Medicare-for-all option would cover everyone, reduce costs
Dr. Thomas Clairmont
Published in the New Hampshire Union Leader: August 21, 2009
Speaker Pelosi has pledged to hold a floor debate and vote on single-payer health reform this fall. This vote on an amendment to HR 3200 (the 1,000-plus page bill favored by the House leadership) would substitute the 27-page HR 676 as the new health care policy of the United States.
This is good news after months of suppression of a bill that should be the gold standard for comparison of plans. This is important to everyone because passage would bring simplicity and stability into your health care planning.
For about 4.5 percent of income, matched by your employer, you would receive a lifetime policy with no co-payments, no deductibles, no out-of-pocket expenses and, most important, no pre-existing conditions exclusions. Your policy would cover your choice of physician and appointments with them, hospital care, diagnostic imaging, laboratory tests, prescriptions, vision care, preventive care, dental care, chiropractic care, emergency care and ambulance transportation, podiatry, speech, physical and occupational therapy, mental health care, substance abuse care, health education, hospice care, adult day care, skilled nursing care, long-term care, and dialysis. This policy would be portable, continuous, and never could be canceled regardless of your employment status.
Please note that passage of this plan covers everyone with the same basic policy. Medicaid would be eliminated; Medicare would be considerably improved. Medical bankruptcy would be eliminated, and the President's goals of universal, affordable, choice, and cost controls would be met. The dreaded doughnut hole in Medicare D would be an unpleasant memory.
Costs would be contained by dramatically reducing administrative expenses, global budgeting, bulk purchasing of prescription drugs, medical supplies and equipment, mandating transparency in pricing, and reducing fraud. No other plan has cost controls built in and, therefore, would be much more expensive.
Although the President keeps saying you can keep the insurance you have, it is the small businessman buying this policy for you. And with insurance premiums rising every year way above the inflation rate, providing this coverage for many is not possible anymore. A fixed percentage of payroll would be a much more affordable option.

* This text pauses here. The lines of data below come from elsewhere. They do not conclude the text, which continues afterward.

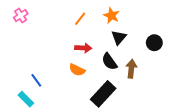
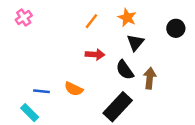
black circle: (154, 43) -> (176, 28), moved
orange semicircle: (77, 70) -> (74, 89), moved
blue line: (36, 80) -> (42, 91), turned -48

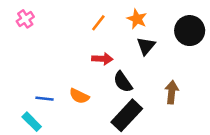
black circle: (176, 28) -> (190, 31), size x1.5
black semicircle: (125, 70) -> (123, 82), moved
brown arrow: (150, 78) -> (172, 92), moved

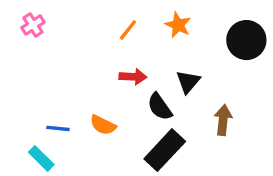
black triangle: (146, 46) -> (188, 82), moved

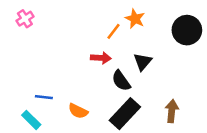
orange line: (128, 30) -> (113, 31), moved
brown arrow: (223, 120) -> (172, 111), moved
orange semicircle: (103, 125) -> (78, 111), moved

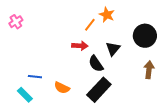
pink cross: (25, 19) -> (16, 22), moved
black circle: (187, 30) -> (145, 36), moved
brown arrow: (172, 111) -> (149, 70), moved

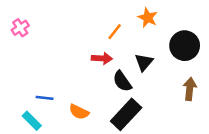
orange star: (107, 15) -> (148, 18), moved

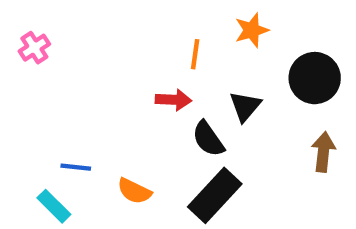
orange star: (148, 18) -> (252, 30), turned 30
orange line: (115, 32) -> (195, 54), turned -30

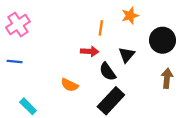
pink cross: (34, 48) -> (18, 25), size x1.5
blue line: (76, 167) -> (15, 61), moved
orange semicircle: (134, 191) -> (69, 85), moved

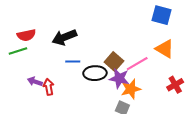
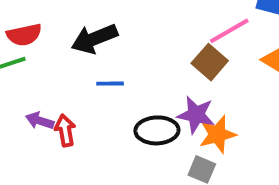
brown square: (114, 62) -> (210, 62), moved
pink line: (137, 64) -> (229, 31), moved
black ellipse: (95, 73) -> (157, 130), moved

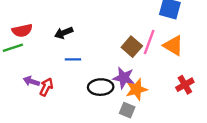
pink line: (229, 31) -> (149, 42), moved, turned -40
black arrow: (94, 39) -> (64, 33), size x0.7
red arrow: (65, 130) -> (46, 87), turned 36

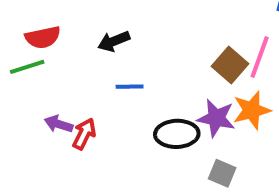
orange star: (136, 89) -> (252, 110), moved

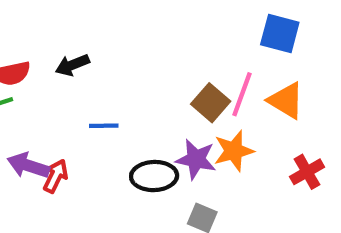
black arrow: (114, 41) -> (72, 65), moved
purple arrow: (59, 124) -> (28, 166), size x1.4

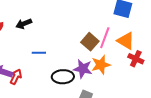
red cross: (307, 172) -> (136, 59), moved, turned -35

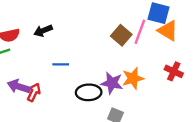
pink line: (105, 38) -> (140, 32), moved
orange triangle: (126, 41) -> (168, 31), moved
brown square: (90, 42) -> (121, 35), moved

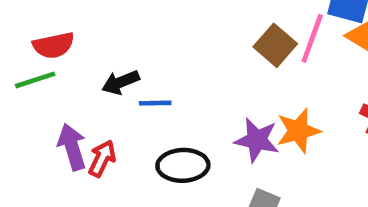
black arrow: (43, 31) -> (121, 82), moved
purple arrow: (19, 87) -> (72, 147), turned 55
black ellipse: (89, 92) -> (183, 165), moved

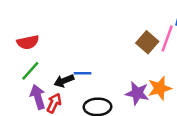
green line: (35, 80) -> (30, 71), moved, turned -30
black arrow: (121, 82) -> (64, 81), moved

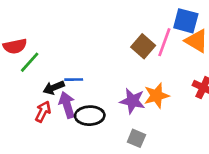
green line: (30, 71) -> (30, 62), moved
purple arrow: (38, 97) -> (67, 105), moved

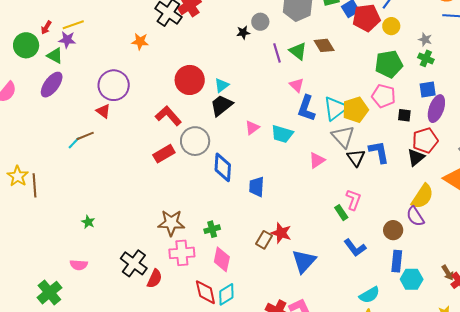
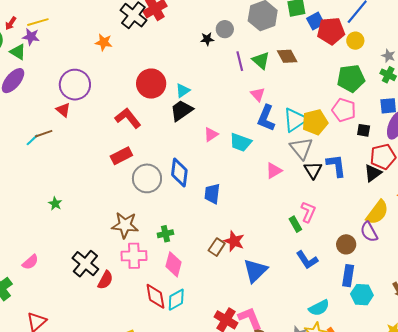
gray circle: (195, 141) -> (147, 178), moved
green star: (88, 222) -> (55, 204), moved
pink semicircle: (79, 265) -> (30, 262), turned -48

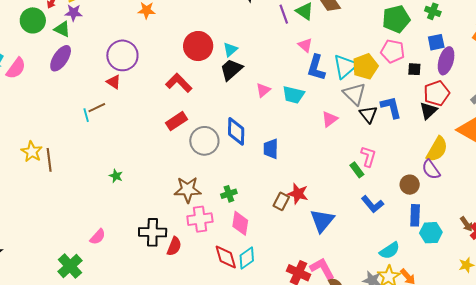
cyan line: (32, 140) -> (86, 115), turned -56
black cross: (85, 264) -> (153, 232), turned -32

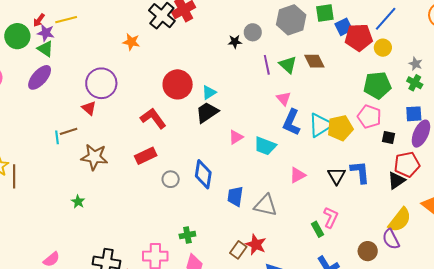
purple star: (73, 13) -> (46, 33), moved
gray triangle: (354, 94) -> (266, 205), moved, turned -40
gray circle: (204, 141) -> (171, 179), size x0.6
brown star: (188, 190) -> (94, 157), moved

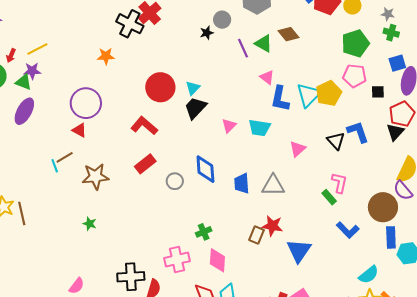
purple star: (46, 33) -> (32, 71), moved
brown circle: (368, 251) -> (383, 207), size x1.5

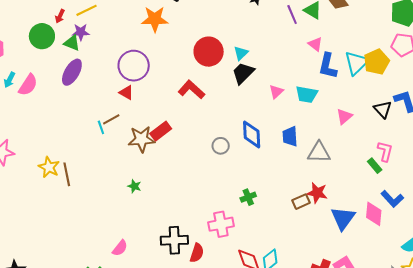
orange star: (106, 56) -> (155, 19), size x1.5
red rectangle: (145, 164) -> (161, 131), moved
blue trapezoid: (242, 183) -> (290, 136), moved
brown rectangle: (256, 235) -> (301, 202), turned 42
pink diamond: (217, 260) -> (374, 214), moved

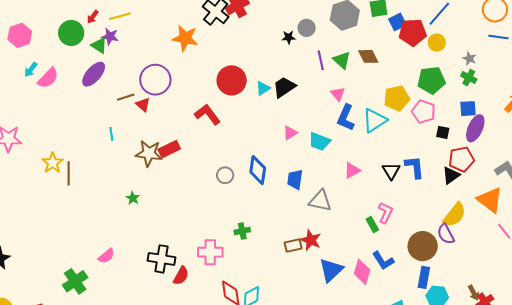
yellow pentagon: (377, 62) -> (397, 98), moved
black trapezoid: (243, 73) -> (284, 87), moved
brown line: (111, 119) -> (126, 97), moved

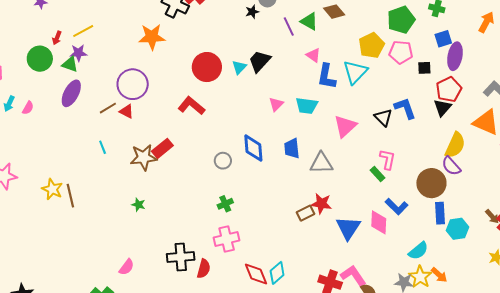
pink semicircle: (48, 78) -> (28, 108), size x0.6
pink triangle: (352, 170) -> (345, 126), size x1.4
green cross: (242, 231) -> (225, 204), moved

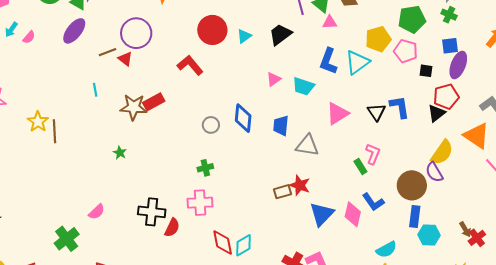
pink triangle: (313, 55) -> (330, 22), moved, turned -49
black trapezoid: (260, 61) -> (280, 34), moved

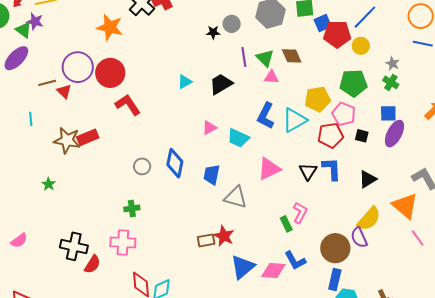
red circle: (212, 30) -> (110, 73), moved
red pentagon: (446, 97) -> (331, 135), moved
pink diamond: (353, 214) -> (273, 271), turned 75

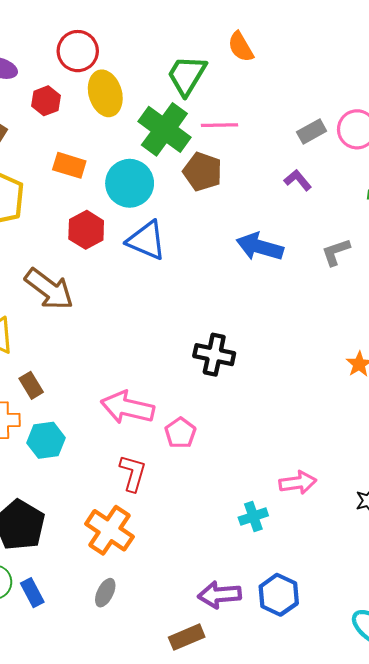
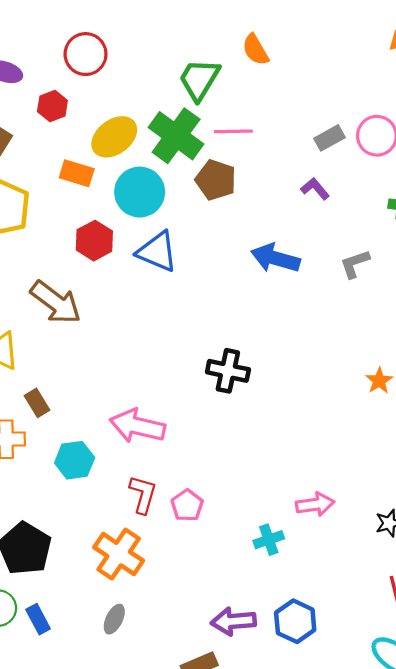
yellow ellipse: (105, 93) -> (114, 137), moved, turned 69
pink pentagon: (180, 433) -> (187, 505), moved
cyan hexagon: (46, 440) -> (75, 460), moved

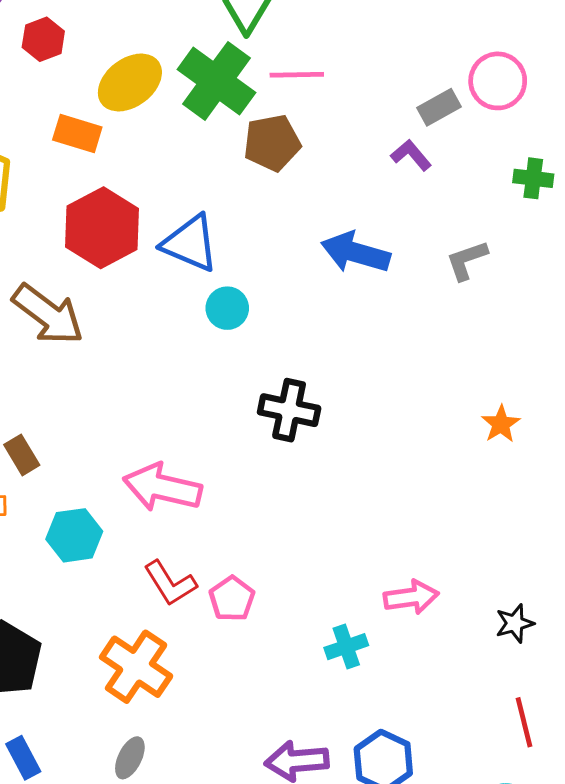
gray rectangle: (329, 138) -> (439, 107), moved
brown pentagon: (216, 180) -> (272, 143), turned -30
cyan circle: (140, 192) -> (227, 308), moved, size x0.6
red hexagon: (94, 241) -> (102, 228), size x1.4
red L-shape: (143, 494) -> (170, 583), turned 132

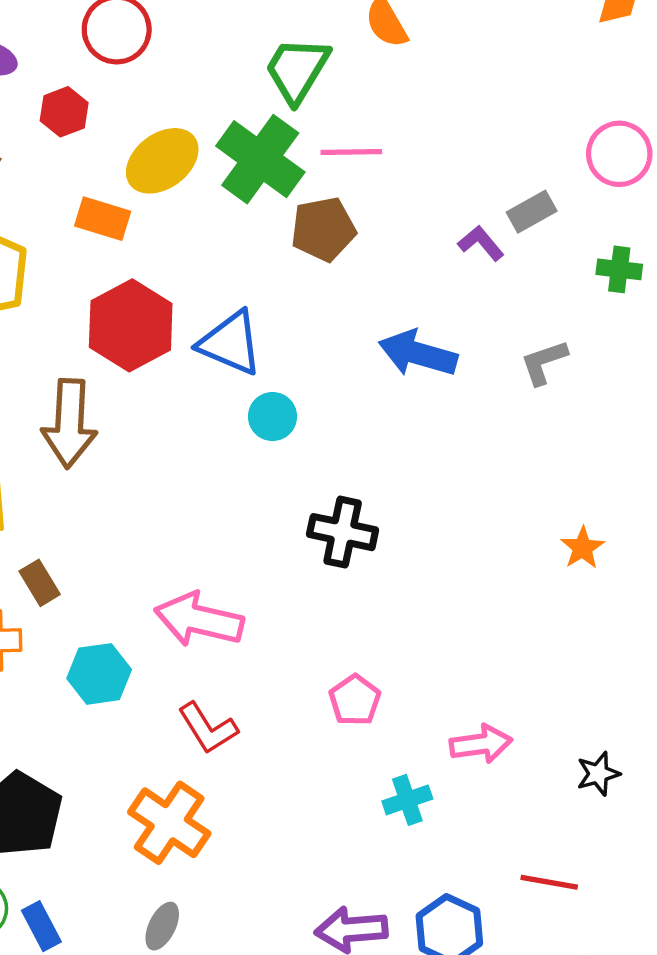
pink circle: (498, 81) -> (619, 154), moved
gray rectangle: (439, 107) -> (532, 212), moved
brown arrow: (48, 314) -> (69, 423), turned 56
pink pentagon: (232, 599) -> (355, 700), moved
red line: (524, 722) -> (549, 882), moved, turned -66

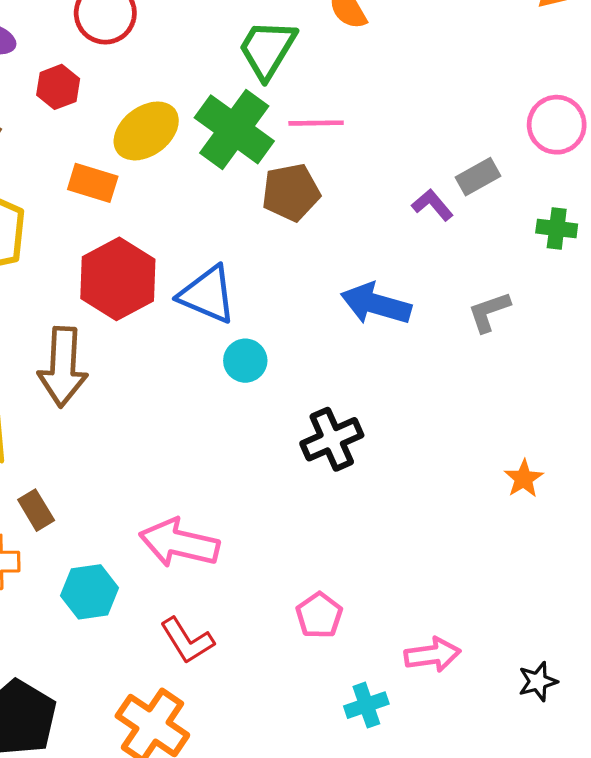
black cross: (343, 532) -> (332, 439), moved, turned -36

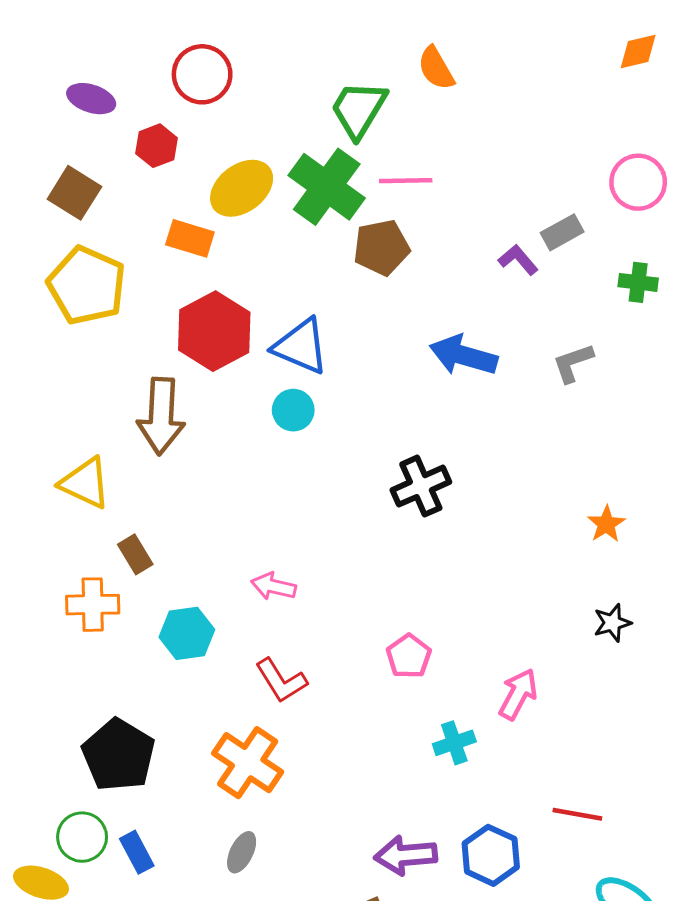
cyan circle: (245, 361) -> (293, 410), moved
pink arrow: (179, 543) -> (273, 586), size x0.6
pink arrow: (432, 655) -> (518, 694), turned -54
black star: (538, 681) -> (612, 623), moved

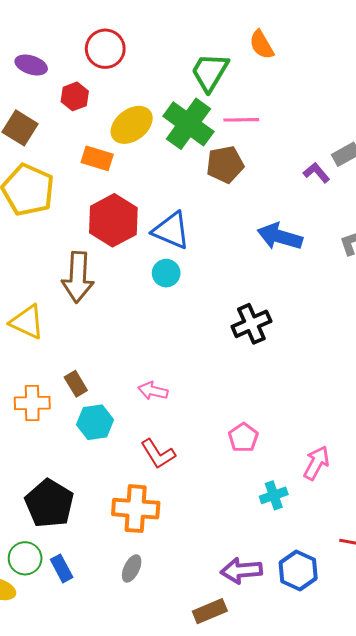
brown rectangle: (135, 554) -> (76, 384), moved
orange cross: (248, 763) -> (136, 509), turned -30

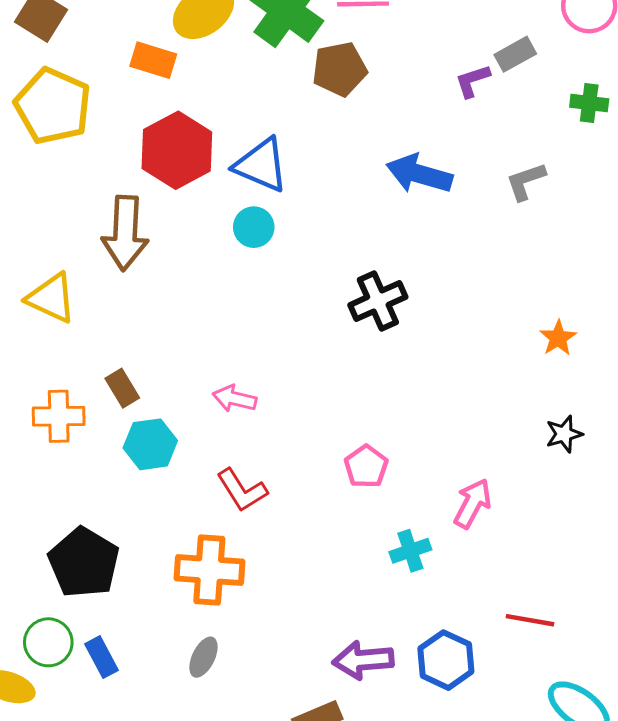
purple L-shape: (316, 173) -> (472, 81), turned -68

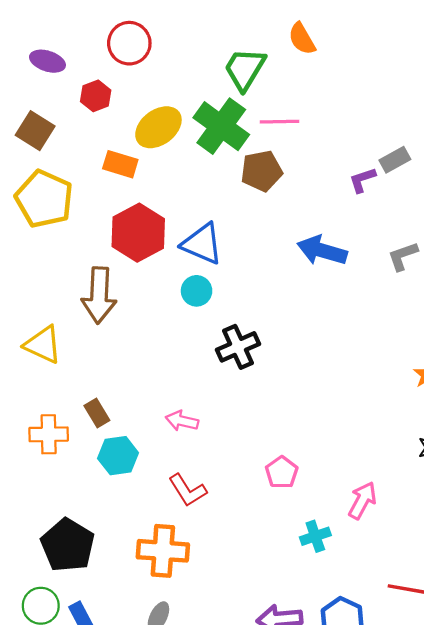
black cross: (378, 301) -> (238, 347), moved

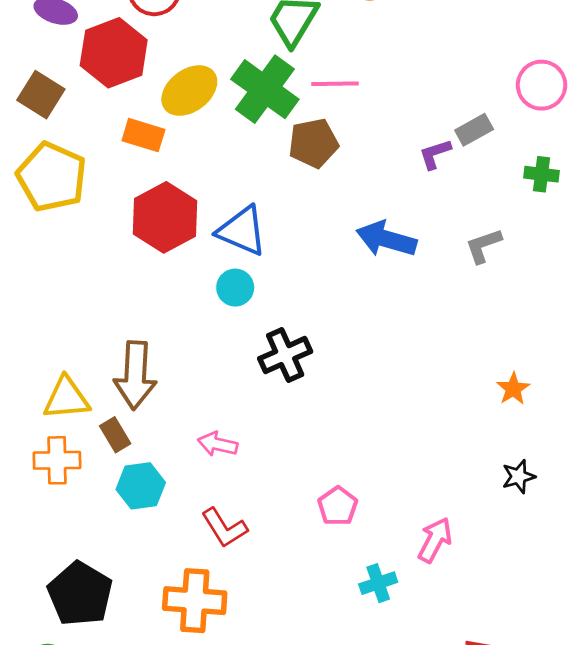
red hexagon: (96, 96) -> (114, 53), size x1.8
brown arrow: (99, 295) -> (135, 375), moved
yellow triangle: (43, 345) -> (66, 398), moved, turned -30

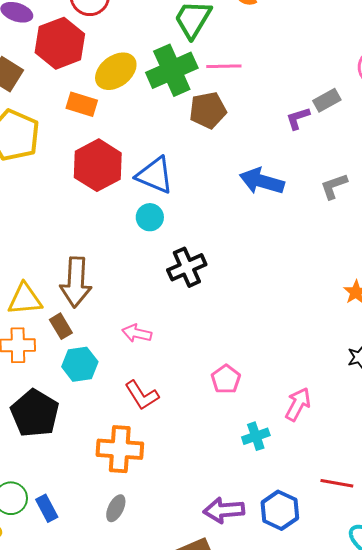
green cross: (265, 89) -> (172, 70), turned 30
black pentagon: (80, 594) -> (35, 413), moved

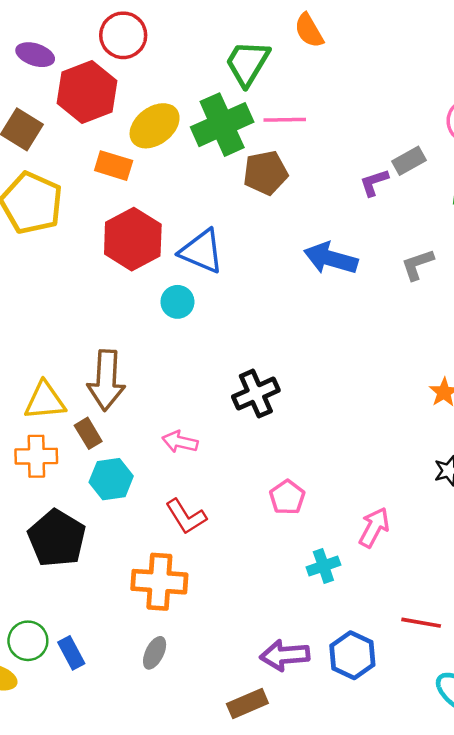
cyan circle: (150, 217) -> (177, 302), moved
black cross: (187, 267) -> (256, 394), moved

The city of Portsmouth paid $9,615 for a family policy in 2000, and this year it's $24,145, representing 10 percent of the property tax bill. Without reform, similar increases of this magnitude would lead to a premium of $60,362 in 2020 and $150,906 in 2030. This clearly demonstrates the need for reform.
Doctors are complaining about insurance company interference with their practice of medicine and the paperwork related to this oversight. This is minimally present in Medicare today and would disappear in the single-payer program.
Please visit Physicians for a National Health Program's web site, pnhp.org, for more information. Don't discount the Medicare-for-all option without a full understanding of this program. Our principles are automatic enrollment, comprehensive coverage, public financing, eliminating administrative waste, maximum choice of physician and hospital, and delivery through a nonprofit, privately controlled system. What does your ideal system look like?
Don't be put off by the lies and distortions blaring across your radio and television. HR 676 covers you for life; it is affordable; and it is simple to understand and implement. And it pays for itself. What does your plan do?
Dr. Thomas Clairmont is an internist in Portsmouth.